In the ESP-IDF project, one of several wakewords can be selected through the project configuration tool. The original ESP_SR Arduino library (at least for Core 3.3.0) also has the wakeword “Hi, ESP” hardcoded, so I had to clone that library and make my changes. The cloned library is called ESP_SRx and can be found in the components/ESP_SRx folder in the Github repository.
Acoustic “debugging”
I found it really helpful to be able to listen to the audio signal picked up by the microphones and sent to the speech recognition engine. For this, there are two features, which can be enabled via the web interface:
- record the audio signal while a command is being spoken, and save it to a WAV file on an external server
- record the audio signal while a command is being spoken, and replay it through the speaker immediately afterwards
These features help to address questions like: is there too much echo from the room? is the signal contaminated with electrical noise?
Alternatives
I am aware of the following possible alternatives to this project, with similar objectives and features:
- use a Raspberry Pi based Rhasspy satellite, as described in this blog post. It works, but requires more power, and audio is streamed over WiFi for speech recognition at a central in-home server.
- the ESP32 Rhasspy Satellite project, . It uses a “regular” ESP32, I built one, see this blog post. I used it for output only, because for voice recognition, it requires constant streaming of the audio signal to a central server. Even the wakeword detection is done on the server.

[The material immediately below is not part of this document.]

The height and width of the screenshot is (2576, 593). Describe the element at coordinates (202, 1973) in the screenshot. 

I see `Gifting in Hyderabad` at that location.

- the Willow project, which also runs on an ESP32-S3 and can use the speech recognition library provided by Espressif. It is a sophisticated open-source project, but its focus appears to be on working with a central in-home server, which they call the “inference server”. Also, it doesn’t have voice output, as far as I can tell. The required hardware is from a small list of devices sold by Espressif, which they call “cheap” at $50 … still more than the ~ €20 hardware cost of the solution described here.